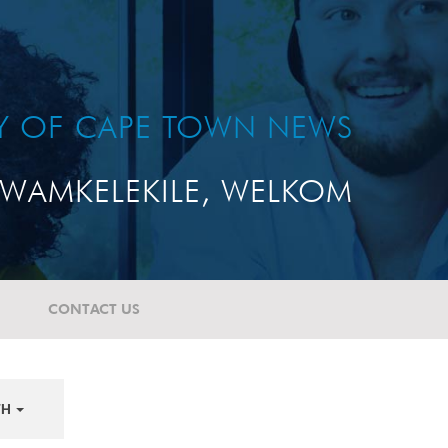
TY OF CAPE TOWN NEWS
WAMKELEKILE, WELKOM
CONTACT US
TH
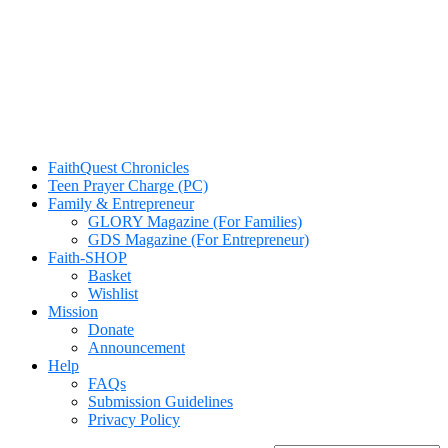
FaithQuest Chronicles
Teen Prayer Charge (PC)
Family & Entrepreneur
GLORY Magazine (For Families)
GDS Magazine (For Entrepreneur)
Faith-SHOP
Basket
Wishlist
Mission
Donate
Announcement
Help
FAQs
Submission Guidelines
Privacy Policy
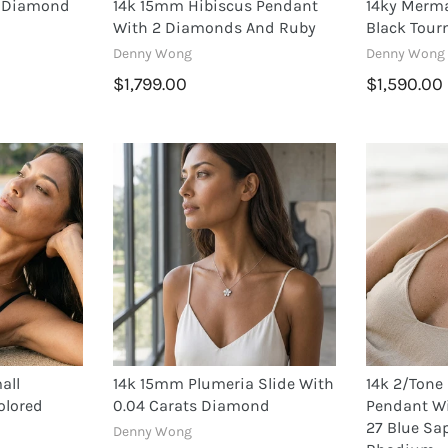
a Diamond
14k 15mm Hibiscus Pendant
14ky Merm
With 2 Diamonds And Ruby
Black Tour
Denny Wong
Denny Wong
$1,799.00
$1,590.00
all
14k 15mm Plumeria Slide With
14k 2/ton
olored
0.04 Carats Diamond
Pendant W
27 Blue Sa
Denny Wong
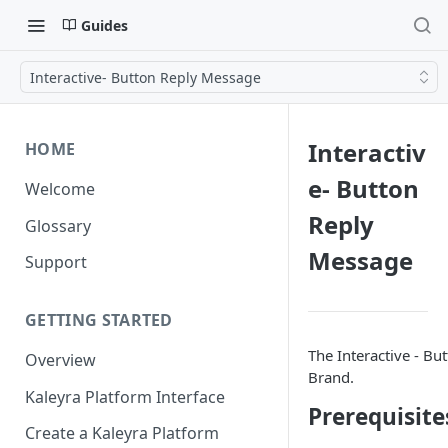
Guides
Interactive- Button Reply Message
Interactiv
HOME
e- Button
Welcome
Reply
Glossary
Message
Support
GETTING STARTED
The Interactive - Bu
Overview
Brand.
Kaleyra Platform Interface
Prerequisite
Create a Kaleyra Platform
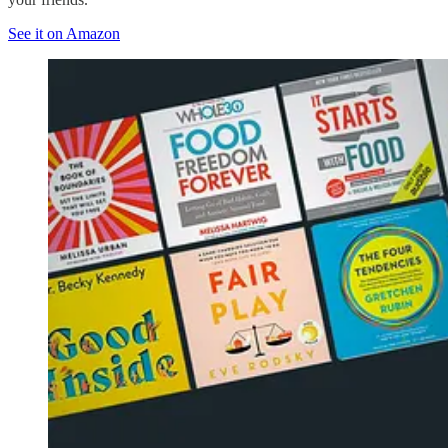
See it on Amazon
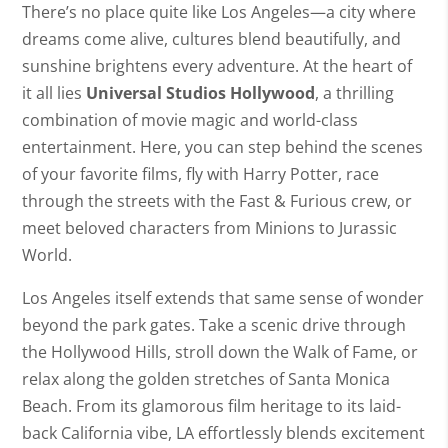
There’s no place quite like Los Angeles—a city where
dreams come alive, cultures blend beautifully, and
sunshine brightens every adventure. At the heart of
it all lies
Universal Studios Hollywood
, a thrilling
combination of movie magic and world-class
entertainment. Here, you can step behind the scenes
of your favorite films, fly with Harry Potter, race
through the streets with the Fast & Furious crew, or
meet beloved characters from Minions to Jurassic
World.
Los Angeles itself extends that same sense of wonder
beyond the park gates. Take a scenic drive through
the Hollywood Hills, stroll down the Walk of Fame, or
relax along the golden stretches of Santa Monica
Beach. From its glamorous film heritage to its laid-
back California vibe, LA effortlessly blends excitement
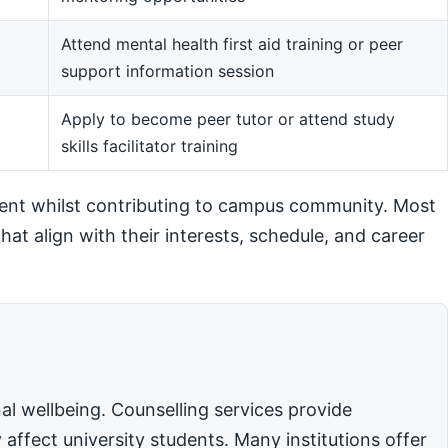
Attend mental health first aid training or peer
support information session
m
Apply to become peer tutor or attend study
skills facilitator training
ent whilst contributing to campus community. Most
hat align with their interests, schedule, and career
l wellbeing. Counselling services provide
affect university students. Many institutions offer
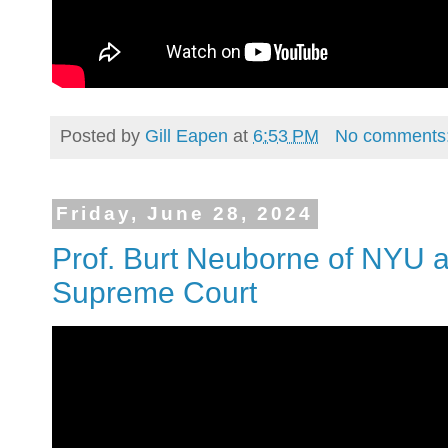
Posted by
Gill Eapen
at
6:53 PM
No comments
Friday, June 28, 2024
Prof. Burt Neuborne of NYU a
Supreme Court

- [ACTIVITY]:
Letter for letter, reproduce every record above and skip the pictures.

- [TASK RESULT]:
TY OF CAPE TOWN NEWS
WAMKELEKILE, WELKOM
CONTACT US
TH
FaithQuest Chronicles
Teen Prayer Charge (PC)
Family & Entrepreneur
GLORY Magazine (For Families)
GDS Magazine (For Entrepreneur)
Faith-SHOP
Basket
Wishlist
Mission
Donate
Announcement
Help
FAQs
Submission Guidelines
Privacy Policy
a Diamond
14k 15mm Hibiscus Pendant
14ky Merm
With 2 Diamonds And Ruby
Black Tour
Denny Wong
Denny Wong
$1,799.00
$1,590.00
all
14k 15mm Plumeria Slide With
14k 2/ton
olored
0.04 Carats Diamond
Pendant W
27 Blue Sa
Denny Wong
Guides
Interactive- Button Reply Message
Interactiv
HOME
e- Button
Welcome
Reply
Glossary
Message
Support
GETTING STARTED
The Interactive - Bu
Overview
Brand.
Kaleyra Platform Interface
Prerequisite
Create a Kaleyra Platform
See it on Amazon
There’s no place quite like Los Angeles—a city where
dreams come alive, cultures blend beautifully, and
sunshine brightens every adventure. At the heart of
it all lies
Universal Studios Hollywood
, a thrilling
combination of movie magic and world-class
entertainment. Here, you can step behind the scenes
of your favorite films, fly with Harry Potter, race
through the streets with the Fast & Furious crew, or
meet beloved characters from Minions to Jurassic
World.
Los Angeles itself extends that same sense of wonder
beyond the park gates. Take a scenic drive through
the Hollywood Hills, stroll down the Walk of Fame, or
relax along the golden stretches of Santa Monica
Beach. From its glamorous film heritage to its laid-
back California vibe, LA effortlessly blends excitement
Attend mental health first aid training or peer
support information session
m
Apply to become peer tutor or attend study
skills facilitator training
ent whilst contributing to campus community. Most
hat align with their interests, schedule, and career
l wellbeing. Counselling services provide
affect university students. Many institutions offer
Posted by
Gill Eapen
at
6:53 PM
No comments
Friday, June 28, 2024
Prof. Burt Neuborne of NYU a
Supreme Court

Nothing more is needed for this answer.